Correct diagnosis is especially important, to avoid ineffective treatments and give the clinician an awareness of the prognosis. In many cases, patients with Fuchs’ heterochromic iridocyclitis are initially misdiagnosed with anterior uveitis or pars planitis.3 Though anterior chamber reaction and stellate keratic precipitates characterize the condition, it is not responsive to steroids in any form.8,22 Fuchs’ heterochromic iridocyclitis does not cause a severe anterior chamber reaction. Most eyes have minimal anterior segment response for years, with some becoming entirely cell free.

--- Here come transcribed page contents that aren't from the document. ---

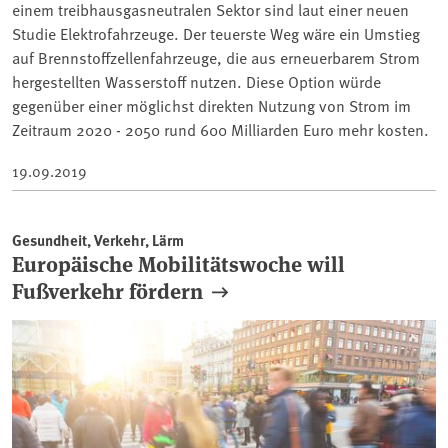
einem treibhausgasneutralen Sektor sind laut einer neuen
Studie Elektrofahrzeuge. Der teuerste Weg wäre ein Umstieg
auf Brennstoffzellenfahrzeuge, die aus erneuerbarem Strom
hergestellten Wasserstoff nutzen. Diese Option würde
gegenüber einer möglichst direkten Nutzung von Strom im
Zeitraum 2020 - 2050 rund 600 Milliarden Euro mehr kosten.
19.09.2019
Gesundheit, Verkehr, Lärm
Europäische Mobilitätswoche will
Fußverkehr fördern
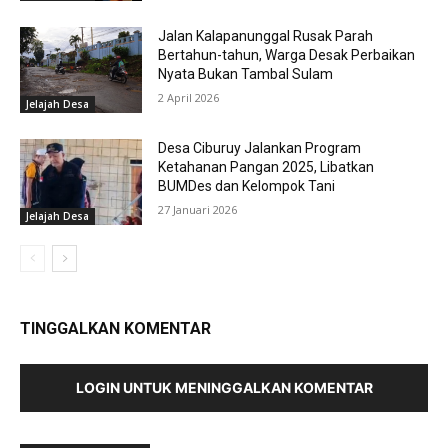
Jalan Kalapanunggal Rusak Parah
Bertahun-tahun, Warga Desak Perbaikan
Nyata Bukan Tambal Sulam
2 April 2026
Jelajah Desa
Desa Ciburuy Jalankan Program
Ketahanan Pangan 2025, Libatkan
BUMDes dan Kelompok Tani
27 Januari 2026
Jelajah Desa
TINGGALKAN KOMENTAR
LOGIN UNTUK MENINGGALKAN KOMENTAR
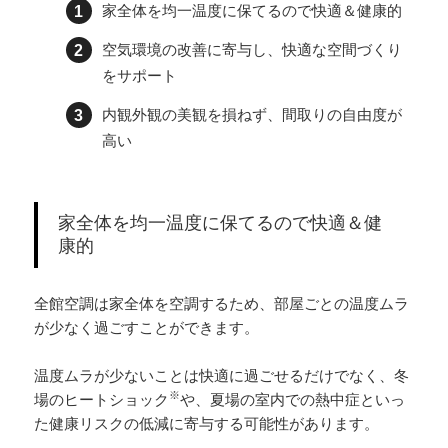
家全体を均一温度に保てるので快適＆健康的
空気環境の改善に寄与し、快適な空間づくり
をサポート
内観外観の美観を損ねず、間取りの自由度が
高い
家全体を均一温度に保てるので快適＆健
康的
全館空調は家全体を空調するため、部屋ごとの温度ムラ
が少なく過ごすことができます。
温度ムラが少ないことは快適に過ごせるだけでなく、冬
※
場のヒートショック
や、夏場の室内での熱中症といっ
た健康リスクの低減に寄与する可能性があります。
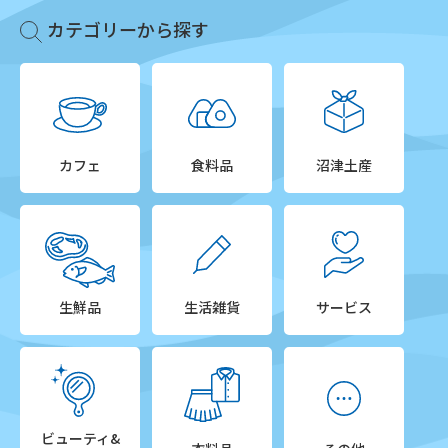
カテゴリーから探す
カフェ
食料品
沼津土産
生鮮品
生活雑貨
サービス
ビューティ&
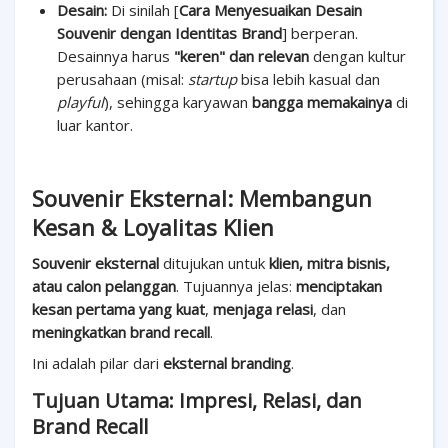
Desain:
Di sinilah [
Cara Menyesuaikan Desain
Souvenir dengan Identitas Brand
] berperan.
Desainnya harus
"keren" dan relevan
dengan kultur
perusahaan (misal:
startup
bisa lebih kasual dan
playful
), sehingga karyawan
bangga memakainya
di
luar kantor.
Souvenir Eksternal: Membangun
Kesan & Loyalitas Klien
Souvenir eksternal
ditujukan untuk
klien, mitra bisnis,
atau calon pelanggan
. Tujuannya jelas:
menciptakan
kesan pertama yang kuat
,
menjaga relasi
, dan
meningkatkan brand recall
.
Ini adalah pilar dari
eksternal branding
.
Tujuan Utama: Impresi, Relasi, dan
Brand Recall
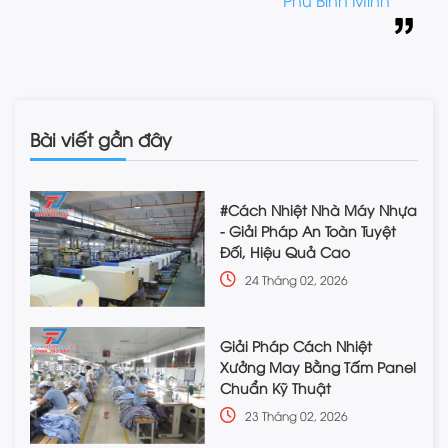
Bài viết gần đây
#Cách Nhiệt Nhà Máy Nhựa
- Giải Pháp An Toàn Tuyệt
Đối, Hiệu Quả Cao
24 Tháng 02, 2026
Giải Pháp Cách Nhiệt
Xưởng May Bằng Tấm Panel
Chuẩn Kỹ Thuật
23 Tháng 02, 2026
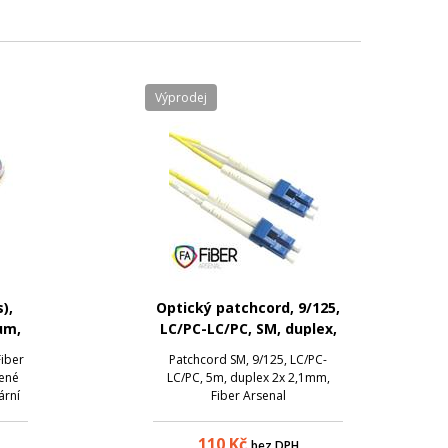
Výprodej
),
Optický patchcord, 9/125,
µm,
LC/PC-LC/PC, SM, duplex,
5m
Fiber
Patchcord SM, 9/125, LC/PC-
vené
LC/PC, 5m, duplex 2x 2,1mm,
ární
Fiber Arsenal
né na
110
Kč
bez DPH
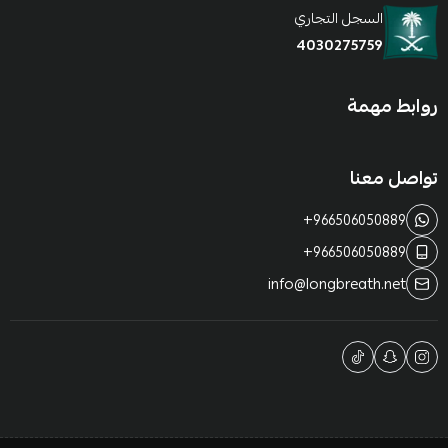
السجل التجاري
4030275759
روابط مهمة
تواصل معنا
+966506050889
+966506050889
info@longbreath.net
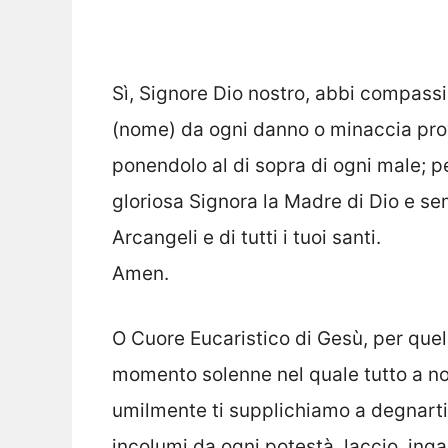
Sì, Signore Dio nostro, abbi compassi
(nome) da ogni danno o minaccia prov
ponendolo al di sopra di ogni male; pe
gloriosa Signora la Madre di Dio e se
Arcangeli e di tutti i tuoi santi.
Amen.
O Cuore Eucaristico di Gesù, per quel
momento solenne nel quale tutto a noi
umilmente ti supplichiamo a degnarti 
incolumi da ogni potestà, laccio, ingan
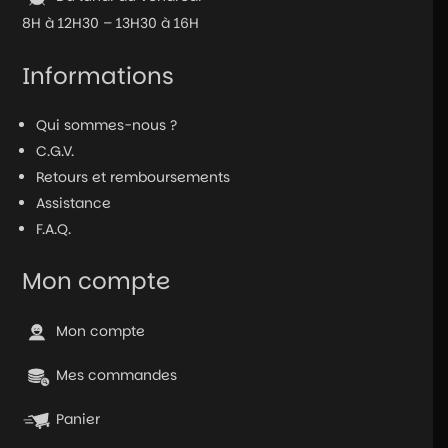
8H à 12H30 – 13H30 à 16H
Informations
Qui sommes-nous ?
C.G.V.
Retours et remboursements
Assistance
F.A.Q.
Mon compte
Mon compte
Mes commandes
Panier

Many eyes with Fuchs’ heterochromic iridocyclitis receive chronic topical steroid therapy due to misdiagnosis, contributing to cataract formation and glaucoma.23 Chronic, mild anterior chamber reactions can often be tolerated without morbidity and thus a lack of a viable treatment is not detrimental. Unfortunately, the chronic accumulation of keratic precipitates, vitreous debris and cataract over time can diminish vision, with the formation of peripheral anterior synechiae eventually leading to glaucoma.23
Visual rehabilitation can be easily accomplished through cataract extraction, with minimal complications. Eyes with Fuchs’ heterochromic iridocyclitis tolerate phacoemulsification with posterior chamber lens implantation well.24-27 In patients with visually significant vitreous debris, pars plana vitrectomy—either separately or in conjunction with cataract surgery—will benefit most patients.26,28
Glaucoma carries the most risk of significant ocular morbidity in Fuchs’ heterochromic iridocyclitis, and must be managed aggressively. Aqueous suppressants are the topical treatment of choice. Miotics should be avoided.

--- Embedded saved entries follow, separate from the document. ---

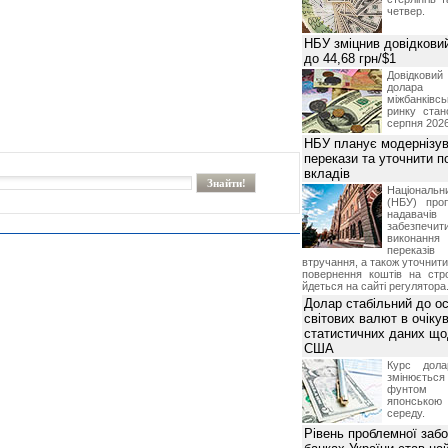
четвер.
НБУ зміцнив довідковий
до 44,68 грн/$1
Довідкови
долар
міжбанків
ринку стан
серпня 2026
НБУ планує модернізув
перекази та уточнити 
вкладів
Національ
(НБУ) проп
надавачів 
забезпечит
виконан
переказі
втручання, а також уточнит
повернення коштів на стр
йдеться на сайті регулятора
Долар стабільний до о
світових валют в очікув
статистичних даних що
США
Курс дол
змінюється
фунтом 
японською
середу.
Рівень проблемної забо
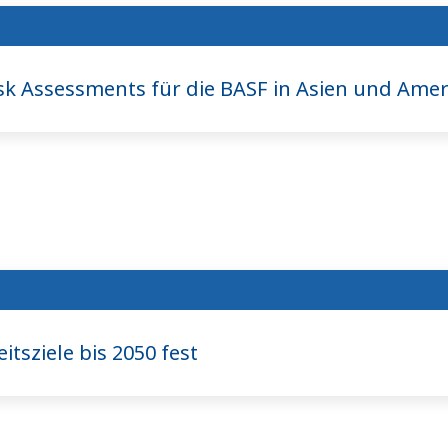
sk Assessments für die BASF in Asien und Amer
tsziele bis 2050 fest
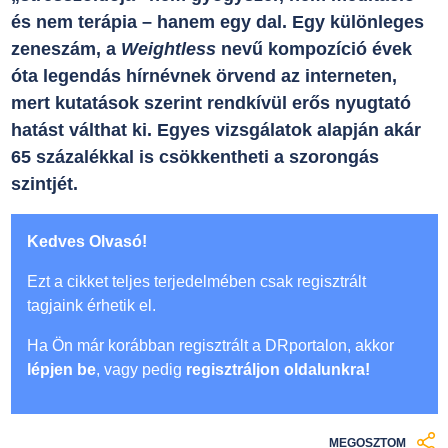
és nem terápia – hanem egy dal. Egy különleges
zeneszám, a
Weightless
nevű kompozíció évek
óta legendás hírnévnek örvend az interneten,
mert kutatások szerint rendkívül erős nyugtató
hatást válthat ki. Egyes vizsgálatok alapján akár
65 százalékkal is csökkentheti a szorongás
szintjét.
Kedves Olvasó!
Ezt a cikket teljes terjedelmében csak regisztrált
tagjaink érhetik el.
Ha Ön már korábban regisztrált a DRportalon, akkor
lépjen be
, vagy pedig
regisztráljon oldalunkra!
MEGOSZTOM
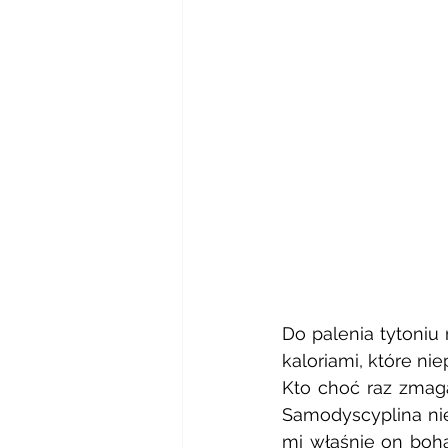
Do palenia tytoniu
kaloriami, które ni
Kto choć raz zmagał
Samodyscyplina nie
mi właśnie on boha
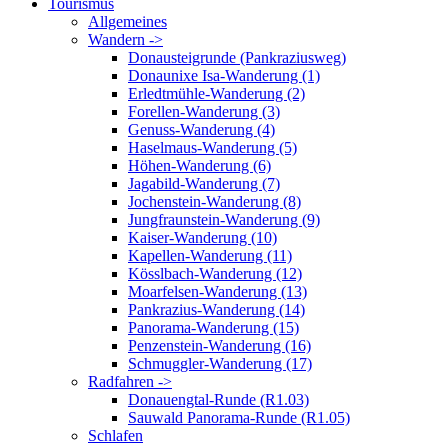
Tourismus
Allgemeines
Wandern ->
Donausteigrunde (Pankraziusweg)
Donaunixe Isa-Wanderung (1)
Erledtmühle-Wanderung (2)
Forellen-Wanderung (3)
Genuss-Wanderung (4)
Haselmaus-Wanderung (5)
Höhen-Wanderung (6)
Jagabild-Wanderung (7)
Jochenstein-Wanderung (8)
Jungfraunstein-Wanderung (9)
Kaiser-Wanderung (10)
Kapellen-Wanderung (11)
Kösslbach-Wanderung (12)
Moarfelsen-Wanderung (13)
Pankrazius-Wanderung (14)
Panorama-Wanderung (15)
Penzenstein-Wanderung (16)
Schmuggler-Wanderung (17)
Radfahren ->
Donauengtal-Runde (R1.03)
Sauwald Panorama-Runde (R1.05)
Schlafen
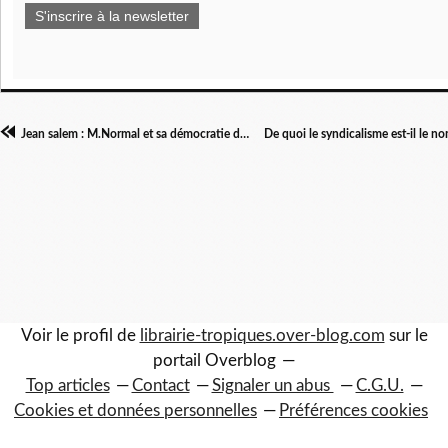
S'inscrire à la newsletter
Jean salem : M.Normal et sa démocratie de caserne
Voir le profil de
librairie-tropiques.over-blog.com
sur le
portail Overblog
Top articles
Contact
Signaler un abus
C.G.U.
Cookies et données personnelles
Préférences cookies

Prostaglandin analogs should be considered as a last medical option. While the disease often responds well to medical therapy, trabeculectomy is frequently needed. Compared to uncomplicated open-angle glaucoma, the surgical outcome is less favorable and similar to outcome statistics seen in uveitic glaucoma.22 Antimetabolites are used to optimize surgical results.10,11,29
• Despite the clinically apparent anterior chamber reaction, do not treat patients with Fuchs’ heterochromic iridocyclitis with topical steroids, as they are ineffective. Accept that no treatment may be the best treatment for the cellular reaction. Instead, concentrate management efforts at the comorbid glaucoma and cataract.
• Consider Fuchs’ heterochromic iridocyclitis in patients with anterior uveitis unresponsive to steroid therapy. In fact, unresponsiveness to topical steroids can be a diagnostic sign of Fuchs’ heterochromic iridocyclitis.
• Its name notwithstanding, do not rely upon heterochromia to make a diagnosis of Fuchs’ heterochromic iridocyclitis. Many patients will not manifest heterochromia. Instead, examine carefully for iris atrophy (especially within the crypts) and iris nodules.